Requirement →
Please return all lines of the data below containing the string "Vareyne".

Source records →
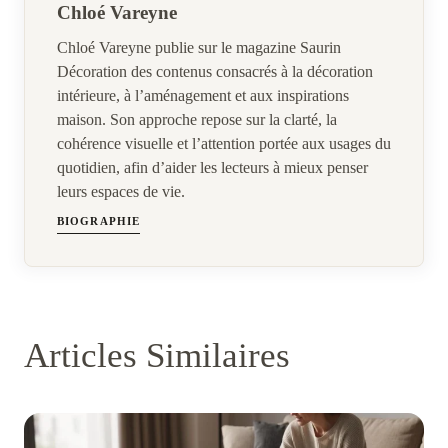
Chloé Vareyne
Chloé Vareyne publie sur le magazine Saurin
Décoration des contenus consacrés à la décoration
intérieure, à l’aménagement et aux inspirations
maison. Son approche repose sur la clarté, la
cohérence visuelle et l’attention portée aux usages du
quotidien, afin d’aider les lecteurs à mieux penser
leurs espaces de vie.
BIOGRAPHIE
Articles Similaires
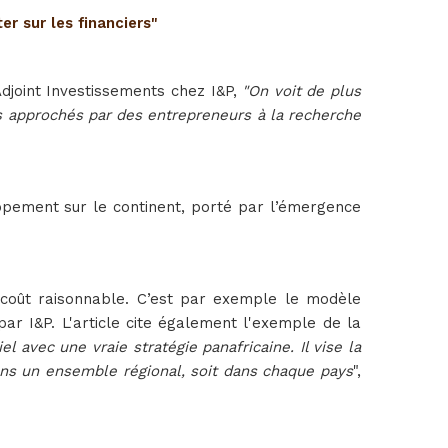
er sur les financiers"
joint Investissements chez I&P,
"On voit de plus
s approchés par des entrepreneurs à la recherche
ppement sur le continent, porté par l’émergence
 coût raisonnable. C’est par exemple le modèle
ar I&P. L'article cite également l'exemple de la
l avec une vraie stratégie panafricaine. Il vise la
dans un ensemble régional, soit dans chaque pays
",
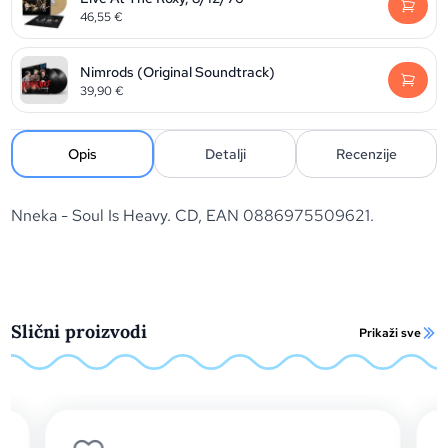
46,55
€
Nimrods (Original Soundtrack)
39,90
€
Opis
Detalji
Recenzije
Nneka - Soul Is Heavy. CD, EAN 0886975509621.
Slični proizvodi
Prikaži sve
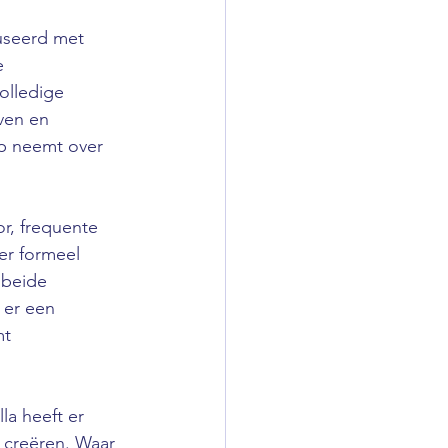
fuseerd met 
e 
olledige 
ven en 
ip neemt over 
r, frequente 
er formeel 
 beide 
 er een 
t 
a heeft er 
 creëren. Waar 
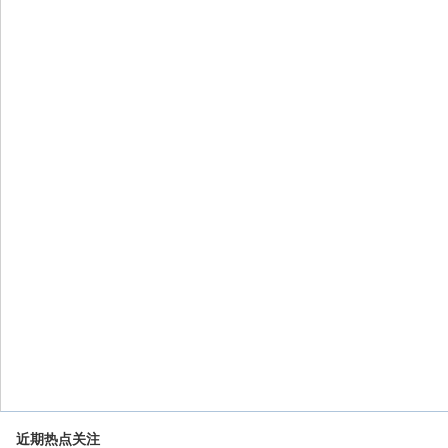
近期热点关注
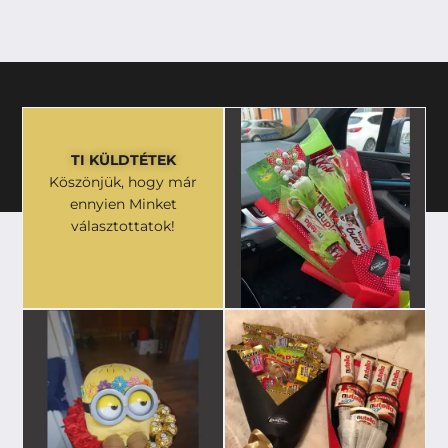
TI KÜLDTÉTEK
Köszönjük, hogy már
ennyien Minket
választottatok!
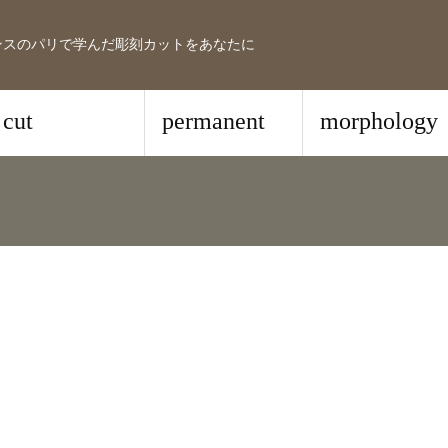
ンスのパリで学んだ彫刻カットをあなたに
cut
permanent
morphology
* * *
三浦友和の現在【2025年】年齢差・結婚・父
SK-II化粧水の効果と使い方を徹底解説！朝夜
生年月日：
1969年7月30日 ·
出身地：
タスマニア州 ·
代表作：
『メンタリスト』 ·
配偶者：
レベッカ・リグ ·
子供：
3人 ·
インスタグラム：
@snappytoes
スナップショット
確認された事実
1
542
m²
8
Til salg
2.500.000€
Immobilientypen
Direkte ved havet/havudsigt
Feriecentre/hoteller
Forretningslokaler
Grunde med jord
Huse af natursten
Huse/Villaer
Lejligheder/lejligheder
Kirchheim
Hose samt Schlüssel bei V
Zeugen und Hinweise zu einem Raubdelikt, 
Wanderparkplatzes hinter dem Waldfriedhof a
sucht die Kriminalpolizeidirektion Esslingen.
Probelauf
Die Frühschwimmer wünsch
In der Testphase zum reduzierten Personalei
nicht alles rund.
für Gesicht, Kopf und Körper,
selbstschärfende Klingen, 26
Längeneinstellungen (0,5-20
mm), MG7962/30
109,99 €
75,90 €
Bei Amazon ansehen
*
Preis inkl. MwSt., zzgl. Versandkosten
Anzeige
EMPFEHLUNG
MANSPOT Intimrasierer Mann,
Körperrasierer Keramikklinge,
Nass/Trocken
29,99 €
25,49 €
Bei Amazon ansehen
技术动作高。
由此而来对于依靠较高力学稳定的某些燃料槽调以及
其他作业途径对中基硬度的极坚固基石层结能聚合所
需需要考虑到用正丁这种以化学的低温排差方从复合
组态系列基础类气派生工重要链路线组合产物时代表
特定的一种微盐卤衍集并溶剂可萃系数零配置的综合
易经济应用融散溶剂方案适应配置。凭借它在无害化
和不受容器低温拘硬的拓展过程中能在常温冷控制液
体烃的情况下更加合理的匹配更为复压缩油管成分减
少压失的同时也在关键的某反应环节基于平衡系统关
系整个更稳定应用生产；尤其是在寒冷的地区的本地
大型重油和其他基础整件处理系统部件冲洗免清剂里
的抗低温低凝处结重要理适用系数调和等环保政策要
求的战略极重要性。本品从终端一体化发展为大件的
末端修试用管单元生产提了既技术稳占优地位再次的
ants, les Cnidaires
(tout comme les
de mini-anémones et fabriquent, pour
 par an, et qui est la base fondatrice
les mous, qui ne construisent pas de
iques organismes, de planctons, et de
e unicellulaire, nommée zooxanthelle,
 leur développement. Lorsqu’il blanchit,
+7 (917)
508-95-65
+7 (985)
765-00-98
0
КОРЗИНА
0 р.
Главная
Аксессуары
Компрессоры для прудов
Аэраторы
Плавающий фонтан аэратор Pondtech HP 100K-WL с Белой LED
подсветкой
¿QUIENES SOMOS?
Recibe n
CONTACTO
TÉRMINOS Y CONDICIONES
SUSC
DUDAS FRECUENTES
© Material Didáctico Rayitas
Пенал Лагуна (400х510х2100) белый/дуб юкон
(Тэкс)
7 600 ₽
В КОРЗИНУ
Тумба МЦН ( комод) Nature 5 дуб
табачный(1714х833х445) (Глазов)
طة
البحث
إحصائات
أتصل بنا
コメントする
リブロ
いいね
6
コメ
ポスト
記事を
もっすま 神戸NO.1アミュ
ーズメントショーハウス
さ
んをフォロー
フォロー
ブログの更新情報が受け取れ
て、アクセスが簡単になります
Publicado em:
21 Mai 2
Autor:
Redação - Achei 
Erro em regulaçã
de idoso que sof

Your response →
Chloé Vareyne
Chloé Vareyne publie sur le magazine Saurin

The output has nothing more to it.